The four market group
segments based on brand loyalty status are:
Hardcore Loyal:
These are those buyers who buy only one brand all the time. Customers show
their strong desire and use the same brand always. Since they feel comfortable
and sense pride by using the product, people become hardcore loyal towards the
product. The more the customers are hardcore loyal, the more it represents the
products strengths. For example, there are large numbers of customers who only
prefer to wear and buy Nike shoes not the other brand shoes available in the
market, which shows that these customers are hardcore loyal only towards the
brand Nike.
Split Loyal:
These are those customers who are loyal to two or three brands. After making
the comparison from among two or three brands, the consumers decide to purchase
the product. The company can pinpoint which brands are most competitive with
its own. Company can not only identify their strengths and weaknesses but also
about their competitors. For example, the consumer buy either buy Nike or
Reebok shoes but not other brands which shows the split loyal for buying shoes.
Shifting Loyal:
These are those customers who shift from one brand to other. The consumers
shift their loyalty from one brand to another when they are not satisfied with
their previous product or due to various other reasons. When consumers shift by
looking at customers who are shifting away from its brands, the company can
learn about its marketing weaknesses and attempt to correct them.
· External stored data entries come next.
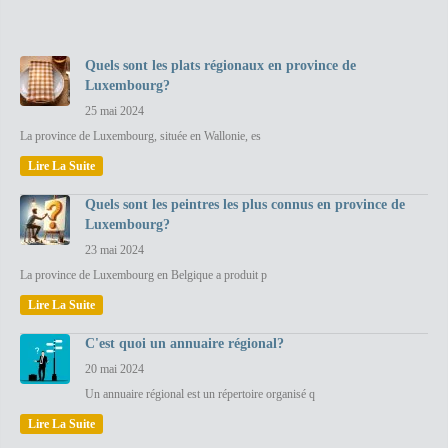
Quels sont les plats régionaux en province de
Luxembourg?
25 mai 2024
La province de Luxembourg, située en Wallonie, es
Lire La Suite
Quels sont les peintres les plus connus en province de
Luxembourg?
23 mai 2024
La province de Luxembourg en Belgique a produit p
Lire La Suite
C'est quoi un annuaire régional?
20 mai 2024
Un annuaire régional est un répertoire organisé q
Lire La Suite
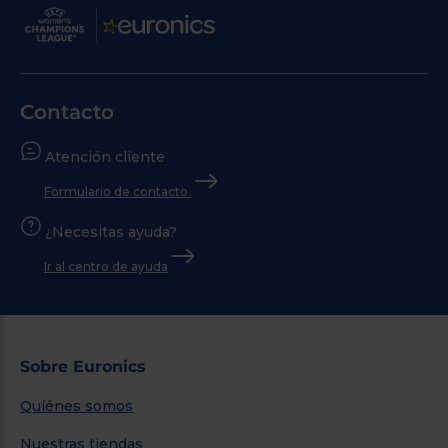
Contacto
Atención cliente
Formulario de contacto
¿Necesitas ayuda?
Ir al centro de ayuda
Sobre Euronics
Quiénes somos
Nuestras tiendas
For example,
if the consumer in the past used Nike shoes but due to some reason if he starts
using Reebok shoes, then this is the case of shifting loyal.
Switchers: They
are those who show no loyalty to any brands. The consumer doesn't care about
any of the brands, they just buy any products available in the market if found
at a reasonable price. For example, if a consumer likes to buy shoes, he just
buys any shoes available in the market, with no concerns for brand image.
Reference:
Keller, Philip Kotler and
Kevin Lane. (2006). Marketing Management (12 ed.). New Jersey:
Prentice Hall.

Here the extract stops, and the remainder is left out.